Choosing a Colostomy / Ileostomy Bag (Stoma Pouch):
Following surgery, your Stoma Nurse will have fitted a bag to you, and you may continue to use that type of bag or you may choose to change to a different type when you have recovered. There is a huge variety of stoma pouches available on the market. Each manufacturer has their own ‘take’ on what is best for the ostomate and offer a variety of sizes, shapes and features. The only way to find the right one for you is to get samples, which they supply free, from the different companies and try them. However, apart from size, shape etc., there are two distinctly different types; a one-piece and a two-piece. The one-piece version is a complete system with bag and adhesive flange permanently attached that you simply stick to your abdomen over your stoma.
The two-piece version is where the adhesive flange and the bag are separate. This means you can change the bag part without removing the adhesive part from your skin every time you have to change the bag. The advantages of this system are; a) if you have sensitive skin you don’t have to remove the adhesive section every time you have to change the bag, b) you can throw away the ‘full’ bag and simply replace it with a clean one.

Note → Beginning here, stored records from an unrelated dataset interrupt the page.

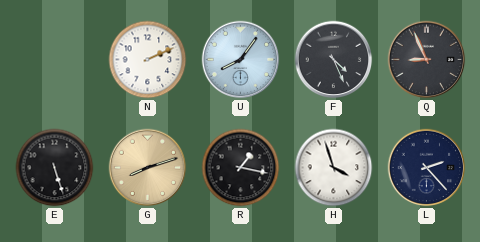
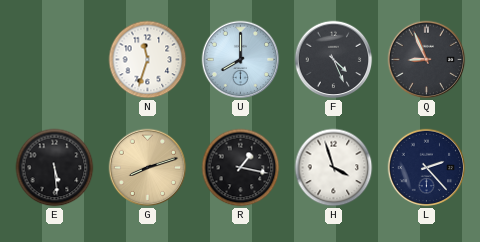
N: 2:11 -> 11:33
U: 8:06 -> 8:00
E: 5:27 -> 5:29
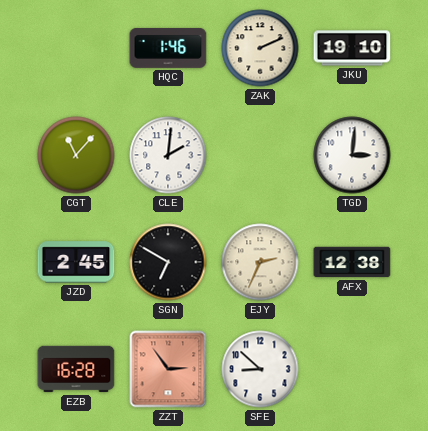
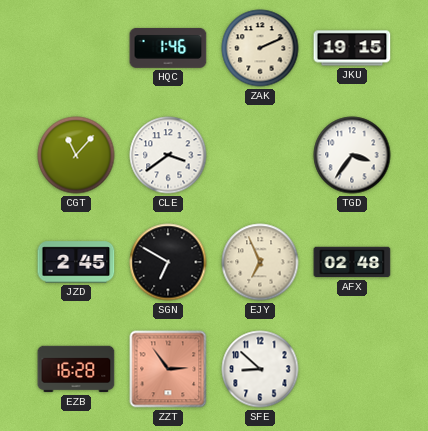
JKU: 19:10 -> 19:15
CLE: 2:01 -> 3:39
TGD: 3:01 -> 3:36
EJY: 2:34 -> 6:56
AFX: 12:38 -> 02:48
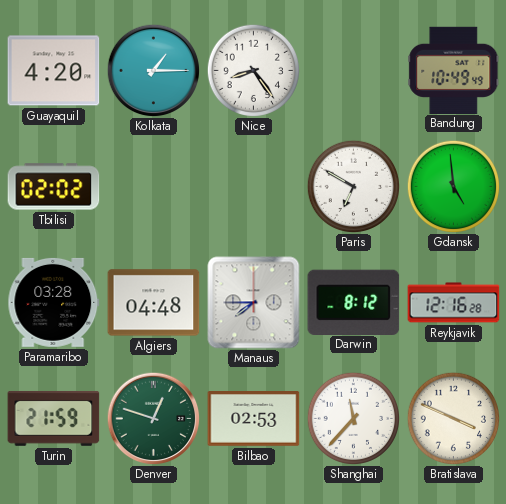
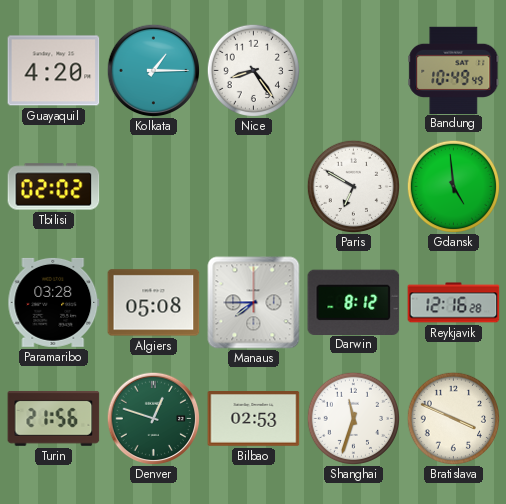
Algiers: 04:48 -> 05:08
Turin: 21:59 -> 21:56
Shanghai: 11:37 -> 11:33
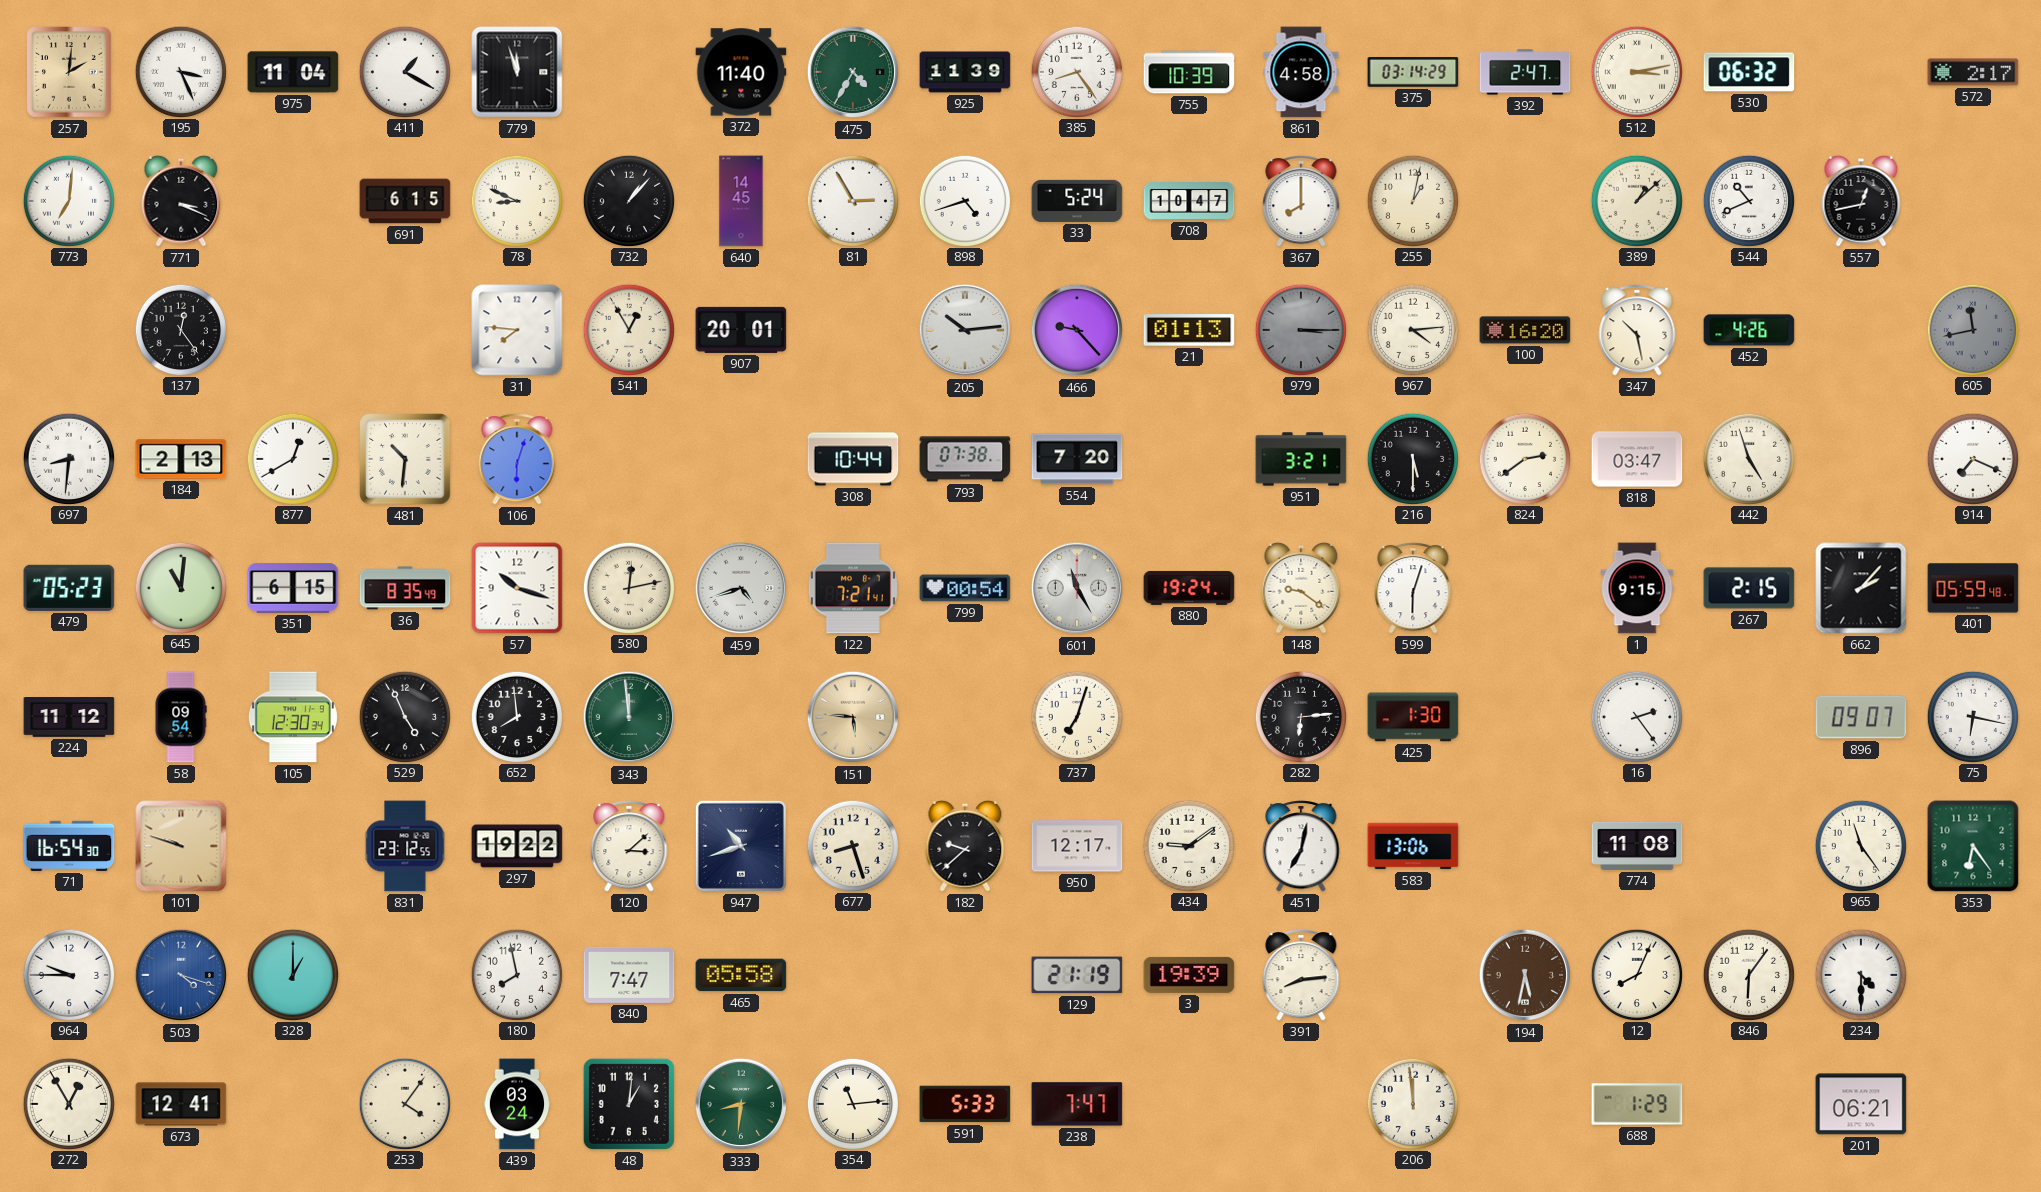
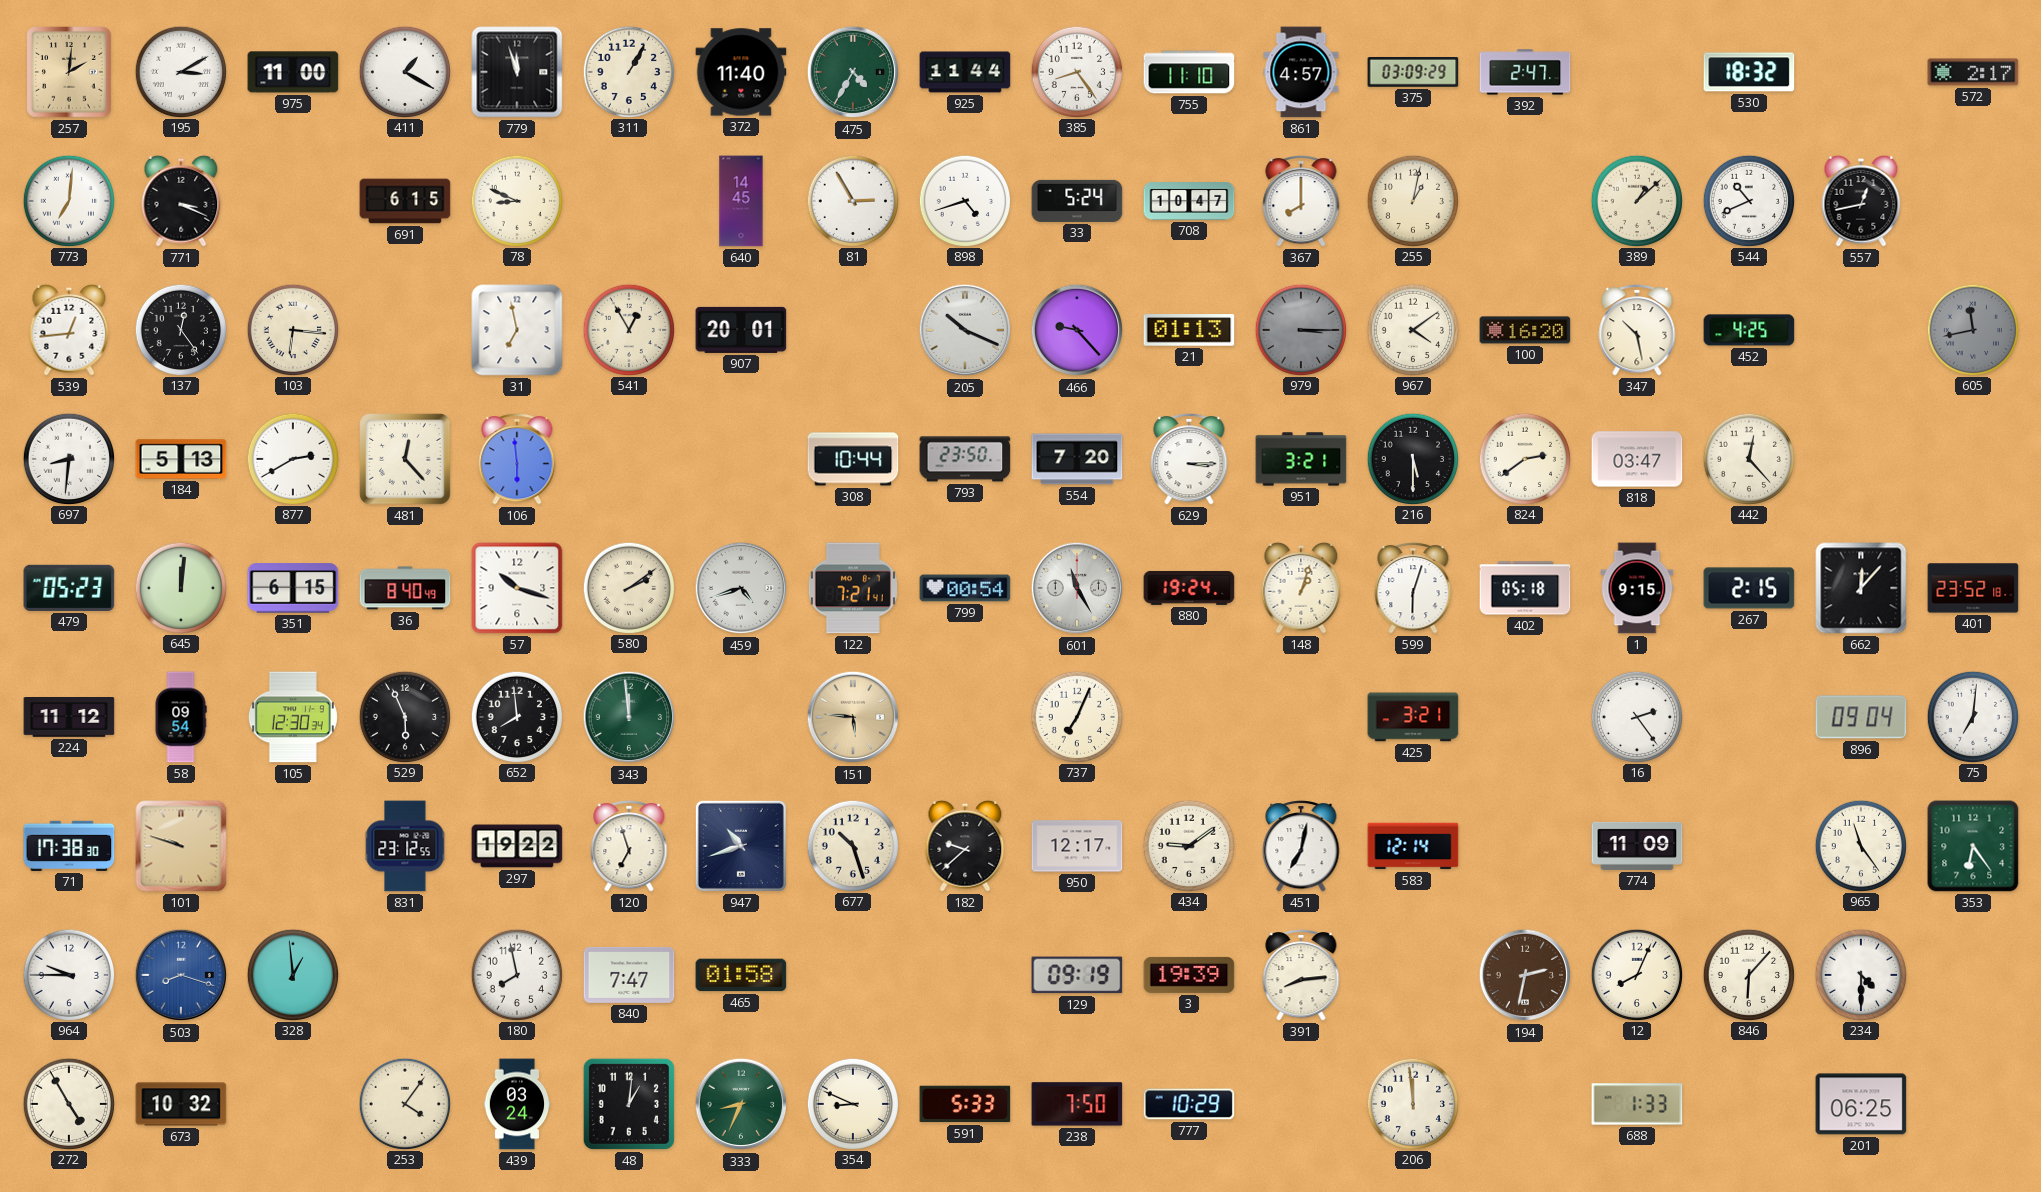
195: 3:26 -> 3:10
975: 11:04 -> 11:00
311: none -> 1:05
925: 11:39 -> 11:44
755: 10:39 -> 11:10
861: 4:58 -> 4:57
375: 03:14 -> 03:09
512: 3:13 -> none
530: 06:32 -> 18:32
732: 1:07 -> none
539: none -> 12:44
103: none -> 6:16
31: 7:46 -> 6:58
205: 10:14 -> 10:19
967: 4:14 -> 4:09
452: 4:26 -> 4:25
184: 2:13 -> 5:13
877: 12:40 -> 2:40
481: 10:31 -> 12:23
106: 6:03 -> 5:59
793: 07:38 -> 23:50
629: none -> 3:15
442: 4:57 -> 12:23
914: 7:19 -> none
645: 11:01 -> 12:01
36: 8:35 -> 8:40
580: 12:13 -> 2:09
148: 9:21 -> 1:03
402: none -> 05:18
662: 2:07 -> 12:07
401: 05:59 -> 23:52
529: 4:56 -> 5:56
737: 7:03 -> 7:04
282: 6:14 -> none
425: 1:30 -> 3:21
896: 09:07 -> 09:04
75: 6:17 -> 7:01
71: 16:54 -> 17:38
120: 3:08 -> 6:57
677: 8:27 -> 10:27
583: 13:06 -> 12:14
774: 11:08 -> 11:09
503: 4:18 -> 8:18
328: 1:00 -> 12:59
465: 05:58 -> 01:58
129: 21:19 -> 09:19
194: 5:32 -> 2:32
846: 6:06 -> 6:07
272: 12:55 -> 4:55
673: 12:41 -> 10:32
333: 8:31 -> 8:34
354: 11:14 -> 8:49
238: 7:47 -> 7:50
777: none -> 10:29
688: 1:29 -> 1:33
201: 06:21 -> 06:25
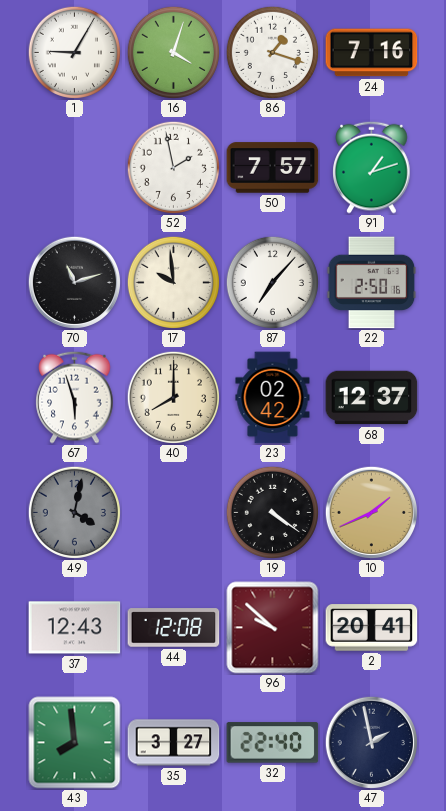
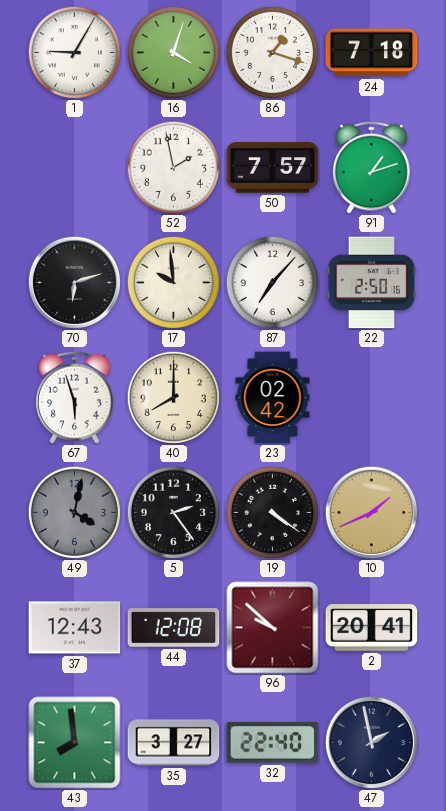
24: 7:16 -> 7:18
70: 11:12 -> 6:12
68: 12:37 -> none
5: none -> 2:24
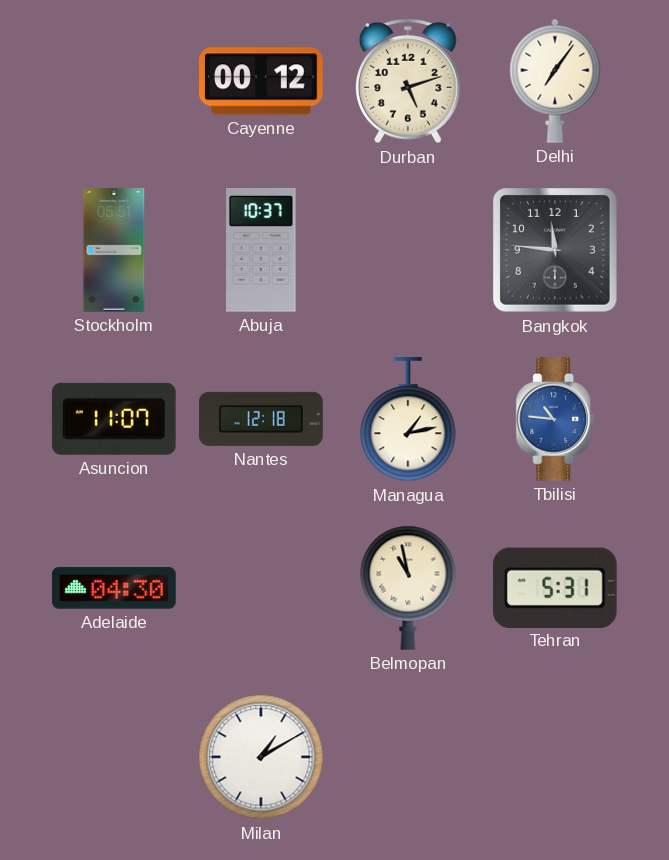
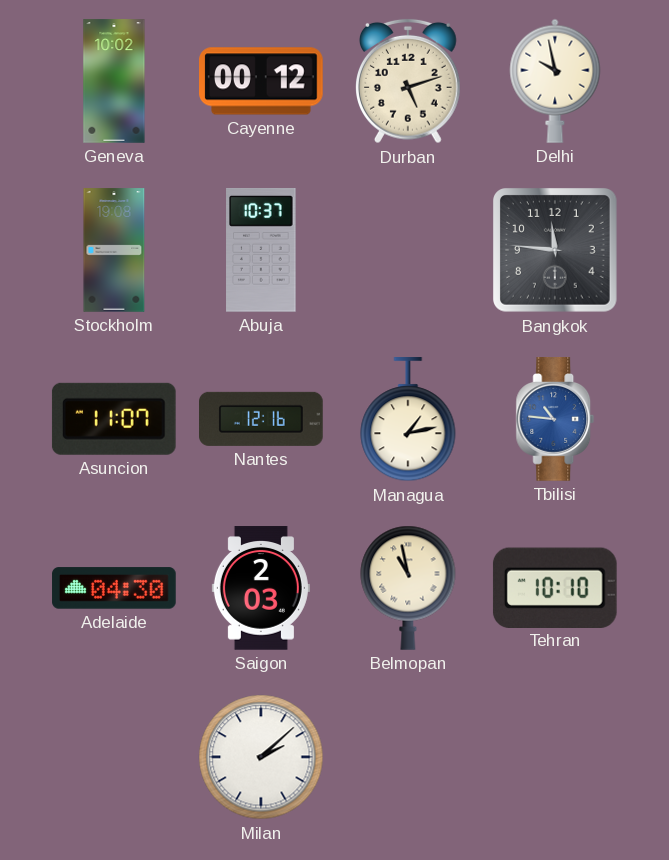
Geneva: none -> 10:02
Delhi: 7:06 -> 9:58
Stockholm: 05:51 -> 19:08
Nantes: 12:18 -> 12:16
Saigon: none -> 2:03
Tehran: 5:31 -> 10:10
Milan: 1:10 -> 2:08
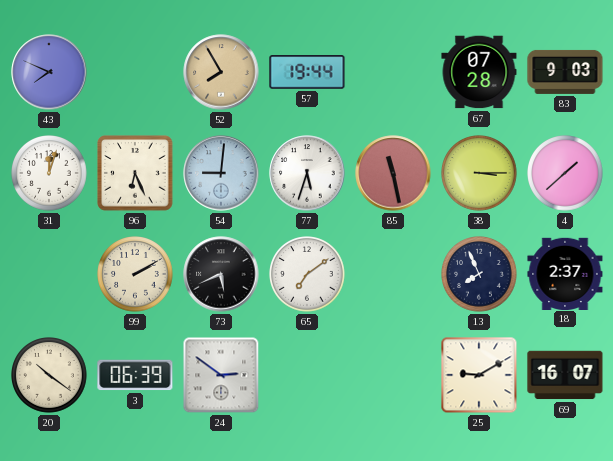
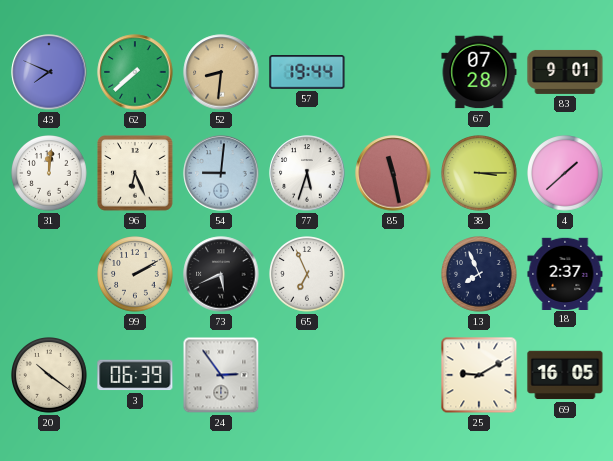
62: none -> 7:38
52: 7:55 -> 8:31
83: 9:03 -> 9:01
31: 12:03 -> 12:01
65: 7:09 -> 6:56
24: 2:51 -> 2:54
69: 16:07 -> 16:05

The other main differences between the bags are; some are drainable and others are permanently closed. The drainable versions have a sealable system to allow the person to open it and then reseal it when empty. The closed version, normally used with the two-piece system, cannot be emptied and is disposed of when full. The Urostomy bag is similar to the Colostomy and Ileostomy bags, but has a tap at the bottom that allows it to be emptied and also allows it to be attached to a night drainage bag.
There are a lot of large companies that make Colostomy and Ileostomy bags. They are all made to a very high standard; they are well designed, the materials are thoroughly tested for strength and endurance, a lot of technology goes into their construction and a lot of research goes into the affect it will have on skin care, but, at the end of the day, it is simply stuck to your skin with a temporary adhesive, and, it will come loose!
When I first came up with the concept for STOMAPROTECTOR I simply wanted a device to allow me to wear my normal clothes when I returned to work. However, the lengthy design process threw up several unexpected advantages. There were many of these (as you will have seen on the website) but the best of them was; after wearing the device for a period of time I noticed the bag was really stuck to my skin. The constant pressure on the adhesive flange had created a much better seal onto my abdomen. Prior to wearing STOMAPROTECTOR, because of the constant fear of leaks, I was changing my bag nearly every day to ensure it had a good seal. I now change my bag only every 5/6 days. The confidence it has given me is fantastic; my commute to work is a 20min drive, a 60/70min train journey and then a 30min walk. I could not do this without fear if I was not wearing STOMAPROTECTOR. I also wear it while playing golf, gardening, and any other physical activity, and I don’t worry about leaks anymore. I have not had a single leak since I started wearing it regularly.
I hope you found this information helpful and good luck with living with your stoma.